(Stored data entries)

######

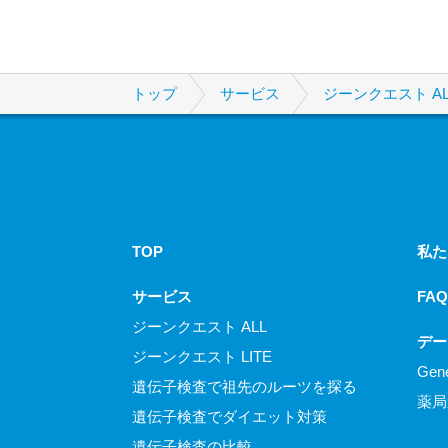
トップ
サービス
ジーンクエスト AL
TOP
私た
サービス
FAQ
ジーンクエスト ALL
デー
ジーンクエスト LITE
Gen
遺伝子検査で祖先のルーツを探る
薬局
遺伝子検査でダイエット対策
遺伝子検査の比較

######

What the exercise asks:
Give the data above back unchanged, except for the pictures.

Solution to this exercise:
トップ
サービス
ジーンクエスト AL
TOP
私た
サービス
FAQ
ジーンクエスト ALL
デー
ジーンクエスト LITE
Gen
遺伝子検査で祖先のルーツを探る
薬局
遺伝子検査でダイエット対策
遺伝子検査の比較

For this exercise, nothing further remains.